At the Jan. 8 meeting of the Key Peninsula Community Council, Pierce County councilmember Stan Flemming gave a “State of the County” report at the fire station in Key Center to a crowded room. Flemming is the councilman for District 7, which includes the Gig Harbor and Key peninsulas.

The focus of Flemming’s report was limited to items directly affecting the Key Peninsula.

After many years of budget and service cuts necessitated by declining revenue and mid-year deficits, he said the Pierce County budget has now started to recover, increasing from $905 million in 2013 to $978 million for 2014.

His report covered several topics, including struggles the new owners of the Lakebay Marina have had during refurbishing the landmark facilities (grandfathered from requirements of current regulations). Recent challenges were triggered by new building permit applications. Flemming said he assisted with “workarounds” which made completion possible.
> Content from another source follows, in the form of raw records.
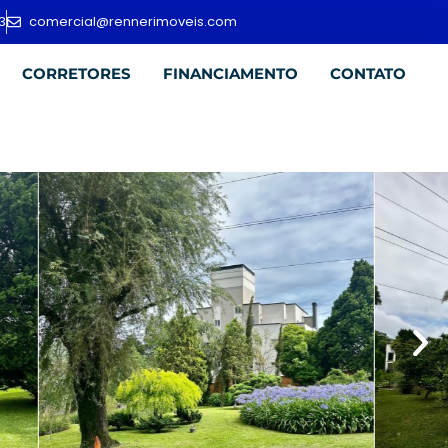
3
comercial@rennerimoveis.com
CORRETORES
FINANCIAMENTO
CONTATO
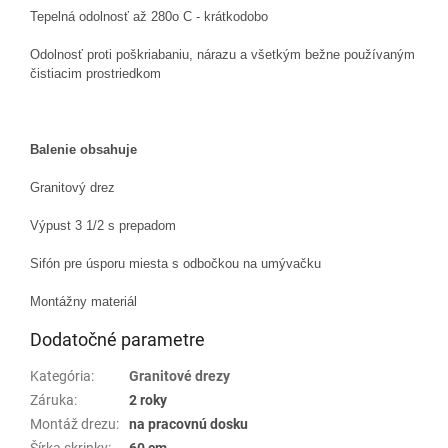
Tepelná odolnosť až 280o C - krátkodobo
Odolnosť proti poškriabaniu, nárazu a všetkým bežne používaným
čistiacim prostriedkom
Balenie obsahuje
Granitový drez
Výpust 3 1/2 s prepadom
Sifón pre úsporu miesta s odbočkou na umývačku
Montážny materiál
Dodatočné parametre
Kategória
:
Granitové drezy
Záruka
:
2 roky
Montáž drezu
:
na pracovnú dosku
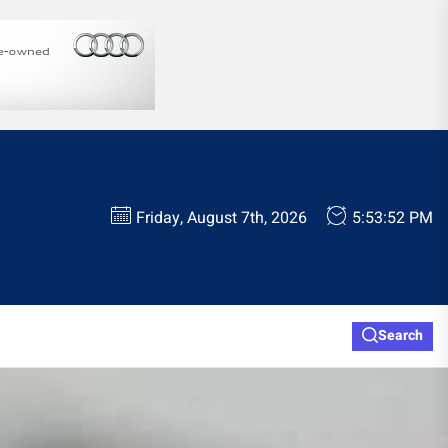
Friday, August 7th, 2026
5:53:53 PM
Search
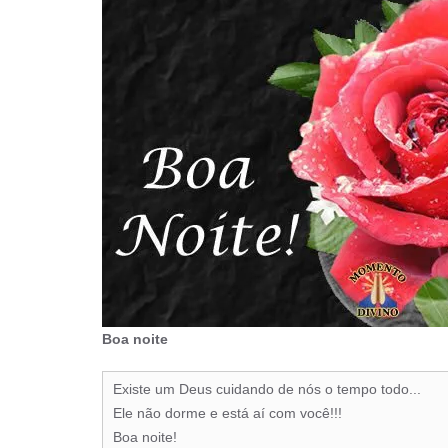
Boa noite
Existe um Deus cuidando de nós o tempo todo...
Ele não dorme e está aí com você!!!
Boa noite!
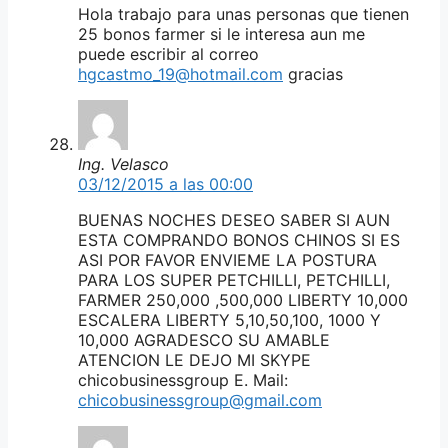
Hola trabajo para unas personas que tienen
25 bonos farmer si le interesa aun me
puede escribir al correo
hgcastmo_19@hotmail.com
gracias
Ing. Velasco
03/12/2015 a las 00:00
BUENAS NOCHES DESEO SABER SI AUN
ESTA COMPRANDO BONOS CHINOS SI ES
ASI POR FAVOR ENVIEME LA POSTURA
PARA LOS SUPER PETCHILLI, PETCHILLI,
FARMER 250,000 ,500,000 LIBERTY 10,000
ESCALERA LIBERTY 5,10,50,100, 1000 Y
10,000 AGRADESCO SU AMABLE
ATENCION LE DEJO MI SKYPE
chicobusinessgroup E. Mail:
chicobusinessgroup@gmail.com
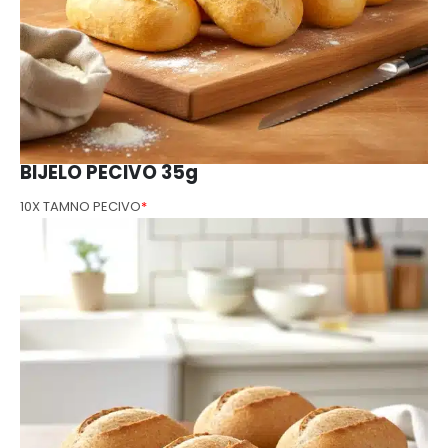
BIJELO PECIVO 35g
10X TAMNO PECIVO
*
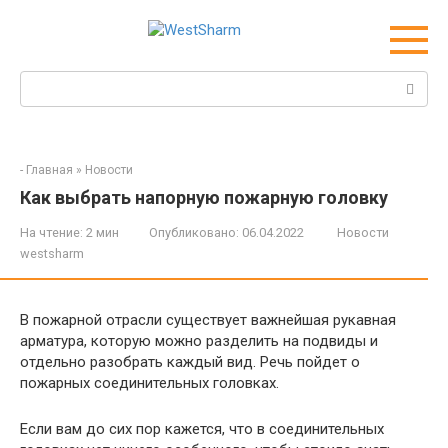
Перейти
к
контенту
Поиск:
-
Главная
»
Новости
Как выбрать напорную пожарную головку
На чтение:
2 мин
Опубликовано:
06.04.2022
Новости
westsharm
В пожарной отрасли существует важнейшая рукавная
арматура, которую можно разделить на подвиды и
отдельно разобрать каждый вид. Речь пойдет о
пожарных соединительных головках.
Если вам до сих пор кажется, что в соединительных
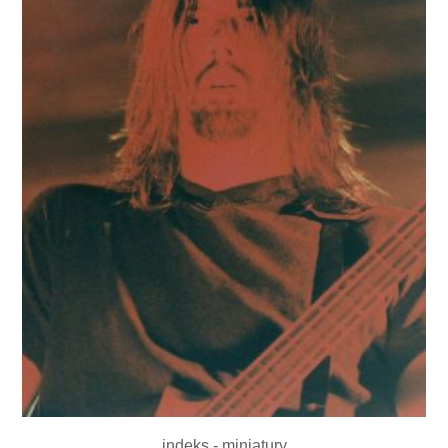
indeks - miniatury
The 360 Trails and Gateway Park adjoin each other, but had two different sets of zoning requirements which were complicated and burdensome for Key Pen Parks. The designation has been changed to a “park” zoning for both parks, he said.

Flemming said that the state-required update for the Shoreline Management Plan is nearing completion. “It has proven to be a conflict of stupidity verses common sense,” and he added “Shoreline property owners need to monitor these changes, because they will be affected greatly by new restrictions.”

When federal funds were cut from the Children’s Home Society, which could have resulted in its closure, Flemming said he helped restore the funding.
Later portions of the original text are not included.